__Saved entries__
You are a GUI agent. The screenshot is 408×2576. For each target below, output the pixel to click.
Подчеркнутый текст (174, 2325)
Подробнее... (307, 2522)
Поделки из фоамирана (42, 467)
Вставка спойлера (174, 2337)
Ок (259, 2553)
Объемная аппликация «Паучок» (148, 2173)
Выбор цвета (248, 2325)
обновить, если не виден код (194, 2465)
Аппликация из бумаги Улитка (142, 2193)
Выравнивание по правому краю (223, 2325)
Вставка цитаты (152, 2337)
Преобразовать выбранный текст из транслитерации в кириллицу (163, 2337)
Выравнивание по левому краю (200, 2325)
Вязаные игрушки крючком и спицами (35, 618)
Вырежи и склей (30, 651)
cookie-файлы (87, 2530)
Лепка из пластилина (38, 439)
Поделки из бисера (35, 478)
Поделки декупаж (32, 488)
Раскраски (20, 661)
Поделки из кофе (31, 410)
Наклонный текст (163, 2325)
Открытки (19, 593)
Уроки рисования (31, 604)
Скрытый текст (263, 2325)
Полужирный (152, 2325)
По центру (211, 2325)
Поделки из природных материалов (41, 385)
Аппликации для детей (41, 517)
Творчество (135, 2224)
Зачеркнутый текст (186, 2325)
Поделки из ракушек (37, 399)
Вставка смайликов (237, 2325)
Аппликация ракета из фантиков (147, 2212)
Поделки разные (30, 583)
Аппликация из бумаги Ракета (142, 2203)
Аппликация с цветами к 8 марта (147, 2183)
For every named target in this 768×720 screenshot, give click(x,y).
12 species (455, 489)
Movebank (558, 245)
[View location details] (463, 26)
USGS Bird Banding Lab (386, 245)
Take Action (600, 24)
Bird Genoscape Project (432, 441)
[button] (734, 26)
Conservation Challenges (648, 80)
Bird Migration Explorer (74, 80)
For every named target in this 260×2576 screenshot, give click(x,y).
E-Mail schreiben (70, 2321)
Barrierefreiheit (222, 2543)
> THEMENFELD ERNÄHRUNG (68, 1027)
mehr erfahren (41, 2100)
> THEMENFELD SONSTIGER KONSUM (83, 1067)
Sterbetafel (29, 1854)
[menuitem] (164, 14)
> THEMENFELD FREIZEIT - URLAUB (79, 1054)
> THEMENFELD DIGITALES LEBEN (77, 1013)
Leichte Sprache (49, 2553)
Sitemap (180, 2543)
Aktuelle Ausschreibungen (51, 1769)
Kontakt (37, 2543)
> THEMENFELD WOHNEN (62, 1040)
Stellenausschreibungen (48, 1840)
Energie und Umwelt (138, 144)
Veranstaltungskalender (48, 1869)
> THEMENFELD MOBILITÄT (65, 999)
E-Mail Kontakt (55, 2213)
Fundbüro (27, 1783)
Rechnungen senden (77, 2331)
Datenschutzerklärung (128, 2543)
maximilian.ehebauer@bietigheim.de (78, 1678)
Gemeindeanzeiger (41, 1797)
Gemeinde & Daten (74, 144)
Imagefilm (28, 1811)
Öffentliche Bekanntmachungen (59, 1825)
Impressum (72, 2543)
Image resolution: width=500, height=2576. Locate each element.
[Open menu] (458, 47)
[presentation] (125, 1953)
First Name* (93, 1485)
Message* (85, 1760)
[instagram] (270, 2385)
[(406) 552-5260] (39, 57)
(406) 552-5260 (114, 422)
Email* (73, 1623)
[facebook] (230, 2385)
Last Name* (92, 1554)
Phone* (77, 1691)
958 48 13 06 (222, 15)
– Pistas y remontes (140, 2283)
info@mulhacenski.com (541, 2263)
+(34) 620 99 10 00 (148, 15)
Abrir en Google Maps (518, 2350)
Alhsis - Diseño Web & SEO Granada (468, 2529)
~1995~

__WORK TO COMPLETE__
For the lines above, output exactly those from the line containing "WOHNEN (62, 1040)" through the line containing "Image resolution: width=500, height=2576.", and skip the others.

__TASK RESPONSE__
> THEMENFELD WOHNEN (62, 1040)
Stellenausschreibungen (48, 1840)
Energie und Umwelt (138, 144)
Veranstaltungskalender (48, 1869)
> THEMENFELD MOBILITÄT (65, 999)
E-Mail Kontakt (55, 2213)
Fundbüro (27, 1783)
Rechnungen senden (77, 2331)
Datenschutzerklärung (128, 2543)
maximilian.ehebauer@bietigheim.de (78, 1678)
Gemeindeanzeiger (41, 1797)
Gemeinde & Daten (74, 144)
Imagefilm (28, 1811)
Öffentliche Bekanntmachungen (59, 1825)
Impressum (72, 2543)
Image resolution: width=500, height=2576. Locate each element.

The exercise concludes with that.